The iconic Four Seasons, located in the Seagram’s building, designed by Philip Johnson and what’s his name, is closing, or moving, after 56 years.  If you’ve never eaten there, you’re probably not in the 1%.  When it opened in 1959, lunch for two was around $25 all in.  Now, it’s closer to $60.  Each. Plus tip.

I took my wife and two kids there once, many years ago.  It was something of a busman’s holiday.  I had spent several months working long hours helping Chef Gunter Seeger open what was to be the greatest restaurant in America.  Or at least Washington, D.C.  This was at the Regent Hotel, 1984.  After a grueling six months of getting open and running, Chef Seeger offered me a vacation and a hotel room in NYC at the Regent owned Mayfair Hotel.  How could I say no?  Why would I?  The Mayfair housed the famous ‘Le Cirque’ and was one of the nicest hotels in a city of great hotels.

My family was young: Jenna was two and a half, Jamie a year old.  I was going to make the most of this trip, culinarily speaking, and made reservations at Le Cirque, the famed Lutèce, and the Four Seasons (no relation to the great hotel chain).

Calling the Four Seasons, I asked for a table for four at lunch, early.  I noted that I was bringing two children with us.  Not a problem, said the reservationist.

Arriving at the Four Seasons, we were among the first customers for that day.  “May I help you?” asked the maître d’.  I detected a sneer.  Yes, reservation for four.  Sneed.

He: Hmmm.  You see (he sneered on) this isn’t exactly a restaurant for children.

Me: I told the reservationist I was bringing my two kids.

He: I doubt she realized how young they were.

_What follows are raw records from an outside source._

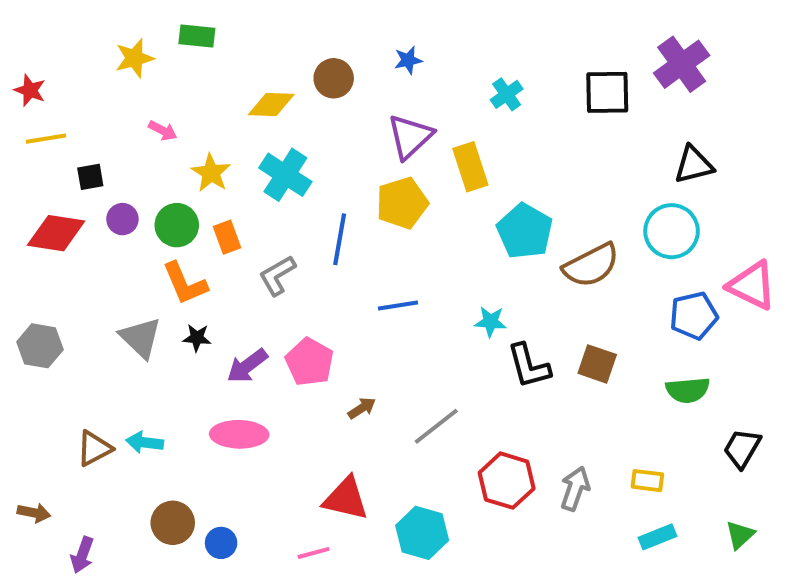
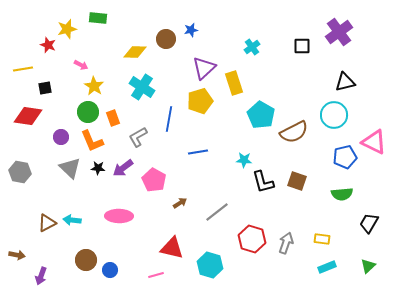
blue star: (408, 60) -> (191, 30), moved
red star: (30, 90) -> (48, 45), moved
black square: (607, 92) -> (302, 46), size x0.7
yellow star: (211, 173) -> (94, 86), moved
purple circle: (122, 219) -> (61, 137), moved
purple arrow: (247, 366) -> (123, 168), moved

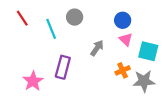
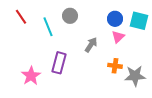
pink triangle: (126, 39) -> (118, 37), turned 32
cyan square: (148, 51) -> (139, 21), moved
orange cross: (123, 70) -> (115, 66), turned 32

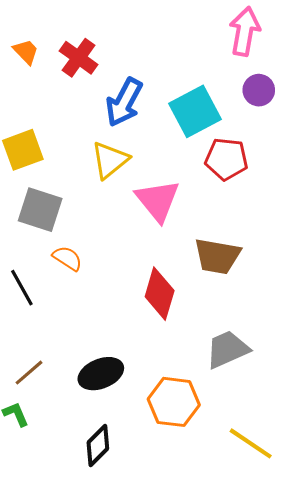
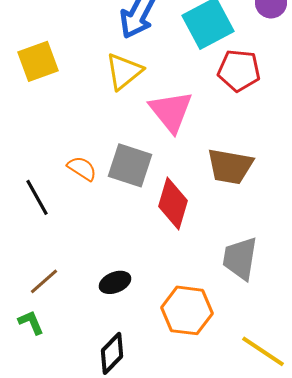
gray square: (40, 210) -> (130, 165), moved
gray trapezoid: (227, 349) -> (240, 258), turned -57
black ellipse: (101, 374) -> (115, 282), size x0.7

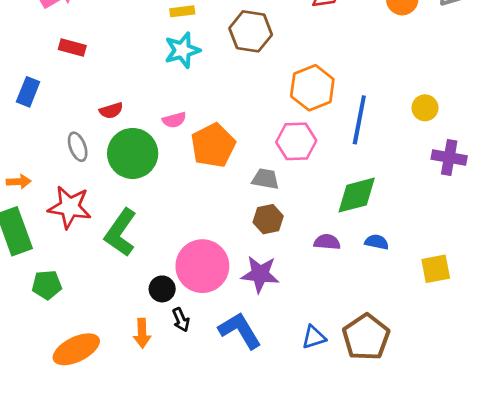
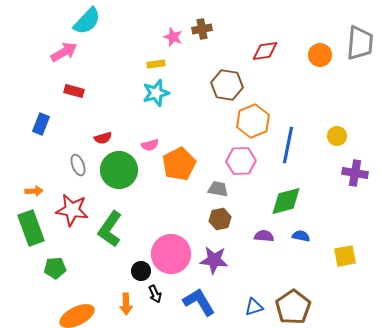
brown hexagon: (251, 31) -> (227, 85), moved

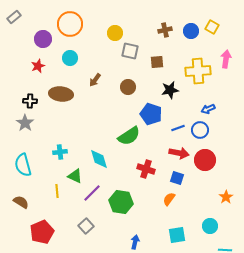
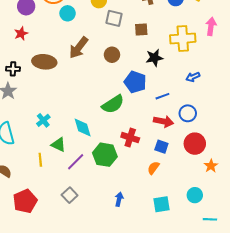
cyan circle: (70, 58) -> (68, 13), moved
brown arrow: (95, 80) -> (79, 48), size x1.6
blue circle: (200, 130) -> (188, 113), moved
cyan cross: (60, 152) -> (43, 120), turned -32
red circle: (205, 160) -> (195, 144), moved
green hexagon: (121, 202) -> (105, 155), moved
blue arrow: (135, 242) -> (119, 199), moved

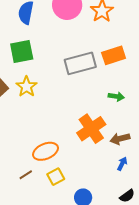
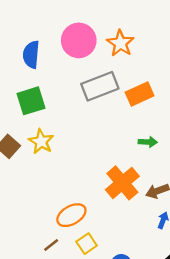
gray rectangle: (80, 63) -> (100, 86), moved

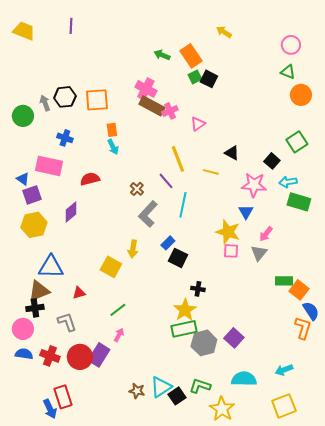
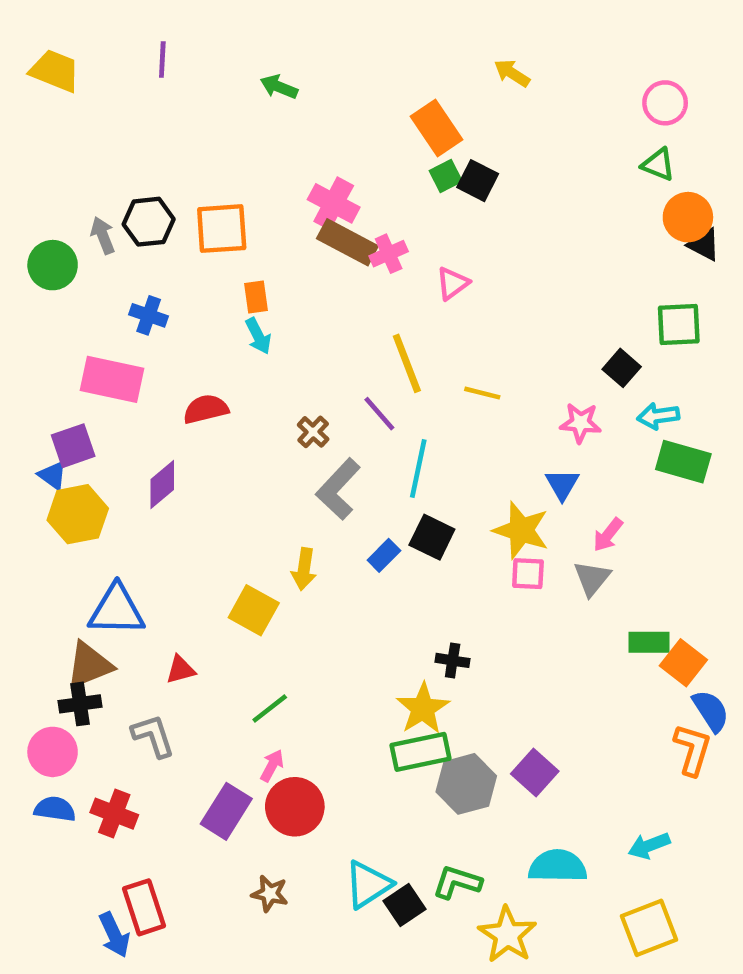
green arrow: (162, 55) -> (279, 87), moved
green square: (297, 142) -> (679, 325), turned 30
black triangle: (232, 153) -> (704, 245), moved
blue triangle: (23, 179) -> (53, 475), moved
pink star: (254, 185) -> (580, 423), size x0.7
black square: (178, 258) -> (432, 537), moved
red circle: (80, 357) -> (295, 807), moved
brown star: (137, 391) -> (270, 894), moved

Me: Do we get seated, or not?

He: Well, you do have a reservation.  If you were to insist…..

Me: Ok, I insist.

He: You’ll need to put on a jacket.  Please follow the busboy to the coat closet.

Me:  Fine.

As I walked away from him, in my brand new Lucchese boots and Sunday best, he called out with more than a little glee “Wait.  Aha.  We don’t allow jeans. Sooo sorry.”

Busted.

I told this story to a friend 10 years later who assured me that things had since gotten so bad that I could have then walked in ‘wearing a speedo and flip flops’ and gotten served.  We’ll never know.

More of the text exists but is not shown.